O desmatamento generalizado que vem ocorrendo nas florestas tropicais, tem criado uma

paisagem característica, na qual as matas melhor preservadas se apresentam como ilhas em meio a

uma matriz de vegetação em diferentes estágios de desenvolvimento (Uhl, 1987). Os 600 milhões

de hectares atuais de florestas secundárias existentes nos trópicos (Brown & Lugo, 1990) favorecem a idéia de que estamos vivendo em plena era de vegetação secundária (Gomez-Pompa, 1971). Diante deste quadro, torna-se essencial a produção de subsídios para projetos de manejo e de recuperação de áreas degradadas. O estudo de áreas em regeneração natural é a principal fonte de dados para este tipo de projeto, já que o sucesso destas atividades depende diretamente da capacidade de predizer as mudanças que ocorrem na vegetação ao longo do processo sucessional (Glenn-Lewin & van der Maarel, 1992).
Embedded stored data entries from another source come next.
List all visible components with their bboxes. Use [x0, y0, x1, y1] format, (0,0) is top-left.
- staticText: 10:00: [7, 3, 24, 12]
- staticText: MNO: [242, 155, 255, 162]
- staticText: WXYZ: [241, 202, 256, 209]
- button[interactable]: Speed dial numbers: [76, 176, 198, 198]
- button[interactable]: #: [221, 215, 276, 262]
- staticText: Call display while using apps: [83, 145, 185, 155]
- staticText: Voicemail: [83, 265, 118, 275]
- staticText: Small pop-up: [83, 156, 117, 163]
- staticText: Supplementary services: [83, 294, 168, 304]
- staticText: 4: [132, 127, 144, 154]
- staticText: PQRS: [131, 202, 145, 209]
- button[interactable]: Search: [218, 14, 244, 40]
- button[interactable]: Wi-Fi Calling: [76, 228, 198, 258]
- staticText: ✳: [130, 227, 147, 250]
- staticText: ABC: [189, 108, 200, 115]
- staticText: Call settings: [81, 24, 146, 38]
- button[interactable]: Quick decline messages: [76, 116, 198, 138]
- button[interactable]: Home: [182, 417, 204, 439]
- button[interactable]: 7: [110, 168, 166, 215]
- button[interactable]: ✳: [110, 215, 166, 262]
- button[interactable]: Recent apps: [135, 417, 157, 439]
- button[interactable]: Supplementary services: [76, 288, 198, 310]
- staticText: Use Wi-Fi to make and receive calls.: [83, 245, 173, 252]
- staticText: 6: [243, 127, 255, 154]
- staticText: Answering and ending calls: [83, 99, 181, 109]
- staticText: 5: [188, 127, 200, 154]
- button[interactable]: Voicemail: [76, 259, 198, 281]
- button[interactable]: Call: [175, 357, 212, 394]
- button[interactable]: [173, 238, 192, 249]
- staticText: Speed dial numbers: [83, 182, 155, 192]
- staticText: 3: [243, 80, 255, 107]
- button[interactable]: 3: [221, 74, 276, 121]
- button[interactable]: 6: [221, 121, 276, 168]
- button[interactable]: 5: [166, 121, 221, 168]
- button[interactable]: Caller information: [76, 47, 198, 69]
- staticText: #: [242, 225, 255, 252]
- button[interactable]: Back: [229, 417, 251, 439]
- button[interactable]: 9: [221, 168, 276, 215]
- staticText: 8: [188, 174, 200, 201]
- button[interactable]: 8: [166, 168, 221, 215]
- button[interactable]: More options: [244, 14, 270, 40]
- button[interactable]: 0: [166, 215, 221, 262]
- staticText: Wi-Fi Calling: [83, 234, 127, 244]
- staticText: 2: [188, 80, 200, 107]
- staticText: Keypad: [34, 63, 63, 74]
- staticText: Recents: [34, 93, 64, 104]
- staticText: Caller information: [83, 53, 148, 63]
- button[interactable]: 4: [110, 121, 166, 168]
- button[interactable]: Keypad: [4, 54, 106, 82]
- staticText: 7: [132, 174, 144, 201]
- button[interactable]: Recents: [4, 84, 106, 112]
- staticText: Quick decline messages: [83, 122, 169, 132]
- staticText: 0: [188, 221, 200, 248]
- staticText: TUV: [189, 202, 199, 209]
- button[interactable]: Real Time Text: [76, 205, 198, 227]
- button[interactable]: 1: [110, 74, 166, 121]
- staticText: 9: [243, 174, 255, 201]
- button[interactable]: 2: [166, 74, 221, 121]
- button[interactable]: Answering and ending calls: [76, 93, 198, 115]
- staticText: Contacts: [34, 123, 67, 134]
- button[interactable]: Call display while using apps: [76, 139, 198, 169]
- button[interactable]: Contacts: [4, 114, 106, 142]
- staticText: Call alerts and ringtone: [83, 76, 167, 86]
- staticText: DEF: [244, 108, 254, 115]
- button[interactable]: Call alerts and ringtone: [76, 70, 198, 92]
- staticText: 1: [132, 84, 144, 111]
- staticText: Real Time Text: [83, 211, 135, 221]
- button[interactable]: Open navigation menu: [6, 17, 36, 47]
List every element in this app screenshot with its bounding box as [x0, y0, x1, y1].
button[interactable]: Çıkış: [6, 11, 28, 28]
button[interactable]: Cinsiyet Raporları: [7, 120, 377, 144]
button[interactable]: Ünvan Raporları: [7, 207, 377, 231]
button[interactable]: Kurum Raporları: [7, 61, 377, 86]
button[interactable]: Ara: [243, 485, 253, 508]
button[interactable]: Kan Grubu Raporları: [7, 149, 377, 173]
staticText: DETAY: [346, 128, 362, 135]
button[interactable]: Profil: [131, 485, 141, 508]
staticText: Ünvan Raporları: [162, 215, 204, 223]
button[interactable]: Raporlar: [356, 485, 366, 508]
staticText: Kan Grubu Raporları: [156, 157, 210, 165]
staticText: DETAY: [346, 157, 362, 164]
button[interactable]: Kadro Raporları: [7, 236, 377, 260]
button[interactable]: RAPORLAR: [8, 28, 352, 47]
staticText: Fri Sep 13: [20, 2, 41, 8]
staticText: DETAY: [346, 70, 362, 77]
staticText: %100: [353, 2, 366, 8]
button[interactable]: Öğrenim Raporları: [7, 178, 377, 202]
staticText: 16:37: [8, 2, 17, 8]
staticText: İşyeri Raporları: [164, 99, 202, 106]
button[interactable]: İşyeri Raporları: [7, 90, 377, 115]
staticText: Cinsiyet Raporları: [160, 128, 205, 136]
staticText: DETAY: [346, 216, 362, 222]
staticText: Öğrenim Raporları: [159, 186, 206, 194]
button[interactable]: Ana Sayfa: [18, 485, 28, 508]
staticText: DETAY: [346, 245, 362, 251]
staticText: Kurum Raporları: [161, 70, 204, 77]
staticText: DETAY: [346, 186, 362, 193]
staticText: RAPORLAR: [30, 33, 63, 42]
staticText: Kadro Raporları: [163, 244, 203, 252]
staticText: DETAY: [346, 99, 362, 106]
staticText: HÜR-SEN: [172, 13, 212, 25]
O processo de sucessão secundária tem sido estudado em diferentes zonas climáticas da

terra, mas principalmente na região temperada. A aplicação dos padrões encontrados nesta região em ambientes tropicais não é direta. Isto porque a grande sazonalidade caraterística de climas temperados interfere fortemente no comportamento das espécies, e é refletida no processo sucessional como um série de eventos interrompidos anualmente, obscurecendo o entendimento dos

fenômenos contínuos de mudanças populacionais ao longo do tempo (Gomez-Pompa & Vazquez- Yanes, 1985). Além disto, a alta diversidade de espécies em florestas tropicais contribui significativamente para que não se acredite que a sucessão possa ser considerada como um processo previsível, em termos de composição florística, pelo menos na escala em que até o momente vem sendo proposta (Finegan, 1984).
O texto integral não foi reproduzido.